Counting the number of polygons in a figure
Solution 1:
This post illustrates why $\text{Tr}(A^k)$ gives the number of cycles of length $k$ in the graph with adjacency matrix $A$. We have to be careful since a cycle is not the same thing as a polygon. For example, we can make a 4-cycle by moving between two nodes only: XYXY is a 4-cycle, but not a quadrilateral.
For triangles it turns out that this is not a problem since you can't form a 3-cycle that isn't also a triangle. (Caveat: you might form a degenerate (flat) triangle if three nodes are colinear. There is no way of detecting whether points are colinear using an abstract graph, represented as an adjacency matrix.)
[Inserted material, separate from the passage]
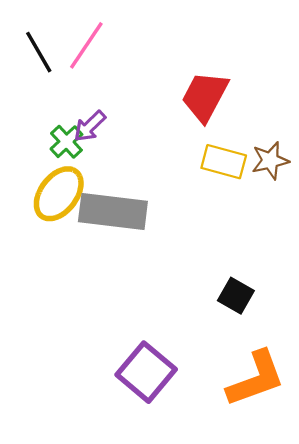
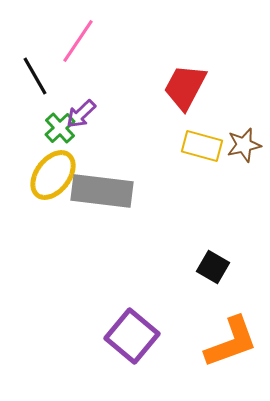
black line: (39, 52) -> (35, 76), moved

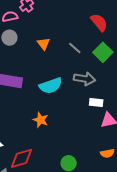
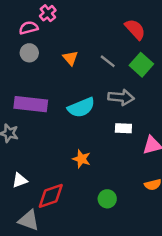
white rectangle: (96, 103) -> (123, 128), moved
orange star: (40, 120) -> (81, 159), moved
Even with triangles, we still have to be careful of double counting. $\text{Tr}(A^3)$ is the number of 3-cycles in an undirected graph, but this gives 6 for the simple case of a 3-node graph that is itself triangle. $$A=\left(\begin{array}{ccc}0&1&1\\1&0&1\\1&1&0\end{array}\right) \Rightarrow \text{Tr}(A^3)=6$$ This is because all of the following cycles are triangles, even though they all form the same triangle: XYZ, XZY, YXZ, YZX, ZXY, ZYX.
Since each triangle gets counted 6 times, the total number of triangles in a graph with adjacency matrix $A$ is $$\text{Tr}(A^3)/6 = \text{Tr}(A^3)/3!$$
The example in the original question will have quite a few degenerate triangles since there are so many colinear vertices, making this method less than ideal. You can however compute all the triangles using the trace of the adjacency matrix and then try to count and subtract the number of degenerate triangles.
Solution 2:
Number of length $k$ closed walks in a graph is $\operatorname{Tr}(A^k)$, where $A$ is the adjacency matrix of the graph.
See e.g. chapter 1 of R. Stanley's Topics in algebraic combinatorics for details.